Moving is hard.
I really wish I could be a true minimalist. Just have a bed, a bedside table, a lamp, a computer and table, a tv and a kickass sound system all set up in a Japanese maple armoire with a kitchen table and four chairs, a sleeper sofa and big, comfy chair. Barring natural disaster such as fire, earthquake or tornado, that will never be how I live simply.
But it sure is nice to dream over. Ron makes Organzied Hamster Piles around the apartment; I make Neat Little Stashes in utility closets. Sometime during the night, the Organized Hamster Piles and the Neat Little Stashes have a house party, mostly in the kitchen. I don't know how, I definitely don't know why. But soon, it will stop.
I think the apartment is sad that we're leaving. Laugh out loud if you need to, but the whole feng shui of the place has suddenly turned into feng shite. Two weeks ago as I came to the acceptance that I was in fact moving, the toilet broke. What ever happened to metal toilet parts, now all replaced with plastic? So the toilet is now rigged with a handy coat hanger for flushing, and is officially a miserable little toilet. Complete with plunging episodes numbers one and two.
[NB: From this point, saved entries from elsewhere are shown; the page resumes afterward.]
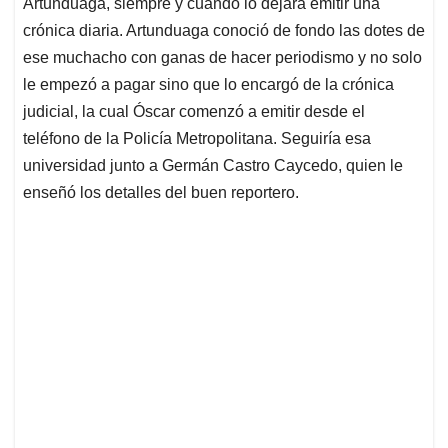
Artunduaga, siempre y cuando lo dejara emitir una
crónica diaria. Artunduaga conoció de fondo las dotes de
ese muchacho con ganas de hacer periodismo y no solo
le empezó a pagar sino que lo encargó de la crónica
judicial, la cual Óscar comenzó a emitir desde el
teléfono de la Policía Metropolitana. Seguiría esa
universidad junto a Germán Castro Caycedo, quien le
enseñó los detalles del buen reportero.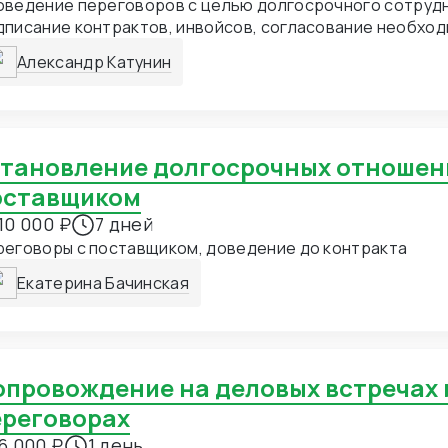
оведение переговоров с целью долгосрочного сотруд
дписание контрактов, инвойсов, согласование необхо
актеристик товаров согласно ТЗ, получение скидок, с
Александр Катунин
олнительных условий по сделке.
оставщиком
10 000 ₽
7 дней
реговоры с поставщиком, доведение до контракта
Екатерина Бачинская
ереговорах
6 000 ₽
1 день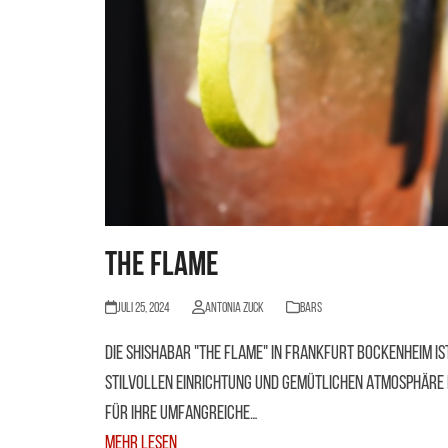
The Flame
Juli 25, 2024
Antonia Zuck
Bars
Die Shishabar "The Flame" in Frankfurt Bockenheim is
stilvollen Einrichtung und gemütlichen Atmosphäre b
für ihre umfangreiche…
Mehr Lesen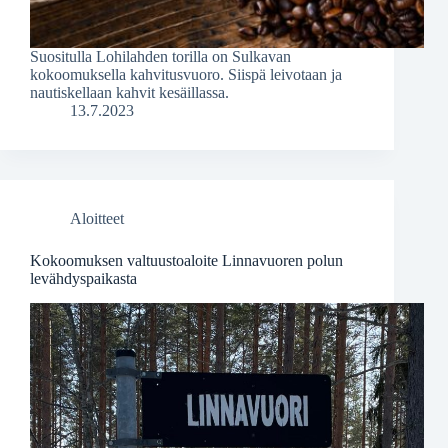
Suositulla Lohilahden torilla on Sulkavan
kokoomuksella kahvitusvuoro. Siispä leivotaan ja
nautiskellaan kahvit kesäillassa.
13.7.2023
Aloitteet
Kokoomuksen valtuustoaloite Linnavuoren polun
levähdyspaikasta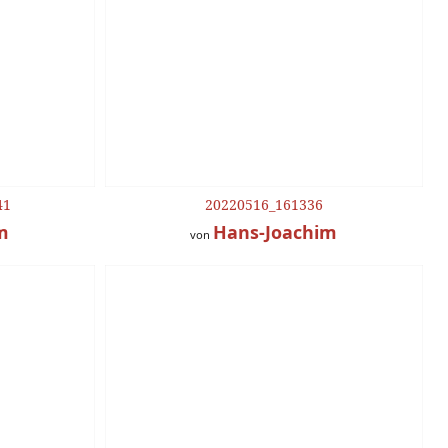
41
20220516_161336
m
Hans-Joachim
von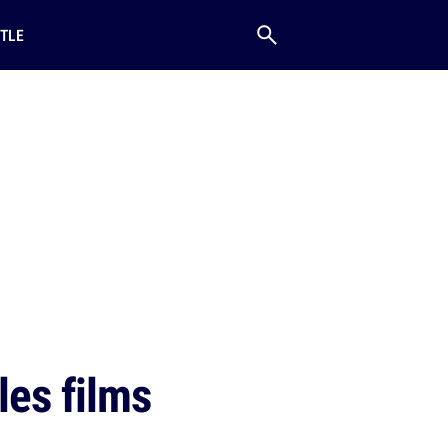
TLE
les films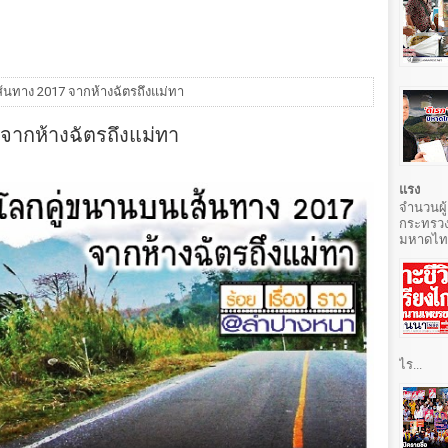
้นทาง 2017 จากห้างฉัตรถึงแม่ทา
จากห้างฉัตรถึงแม่ทา
แรง
จำนวนผู้
กระทรวง
มหาดไทยท
ไร...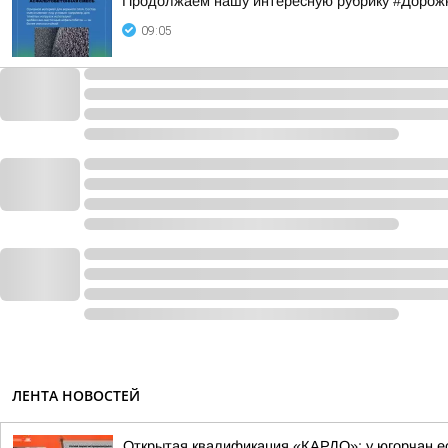
Продолжаем нашу интересную рубрику #Доро
09:05
ЛЕНТА НОВОСТЕЙ
Открытая квалификация «КАРДО»: у югорчан ес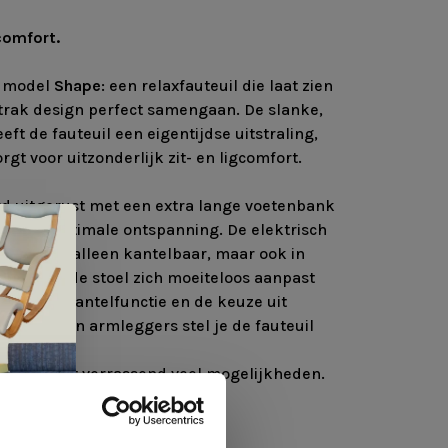
comfort.
e model
Shape
: een relaxfauteuil die laat zien
trak design perfect samengaan. De slanke,
ft de fauteuil een eigentijdse uitstraling,
rgt voor uitzonderlijk zit- en ligcomfort.
rd uitgerust met een extra lange voetenbank
d voor optimale ontspanning. De elektrisch
un is niet alleen kantelbaar, maar ook in
waardoor de stoel zich moeiteloos aanpast
nkzij de kantelfunctie en de keuze uit
n voeten en armleggers stel je de fauteuil
samen.
uteuil met verrassend veel mogelijkheden.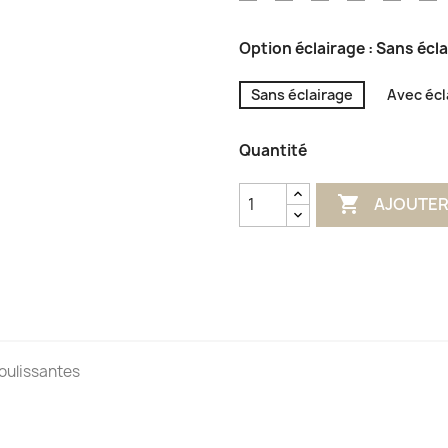
Aqua
Olive
Terracotta
Impérial
Glénan
L
Option éclairage : Sans écl
Sans éclairage
Avec écl
Quantité

AJOUTER
coulissantes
The shower drain is, well, not one anymore. The bathroom light will not stay switched on, just don't even try it. Honestly, that has been going on for some time, with the light switching off on someone mid-pee. The next thing to break was a kitchen cabinet hinge. Snap! More broken plastic. And the coup-de-grace was last week, when we walked back in to an extremely cold apartment. So cold, even the dishes were icy. The thermostat was set to 76 degrees but the thermometer needle was buried in somewhere in the 50's. Much like Walt Disney, frozen.
This all happened within the last couple of weeks. I think it's weird, and sad. And saddest part is packing. Because everything I touch, I think "I need this... I need this... I may need this..." I haven't run across any tiny item yet that I don't think I need. But if someone threw it out, biting truth, I bet I'd never notice.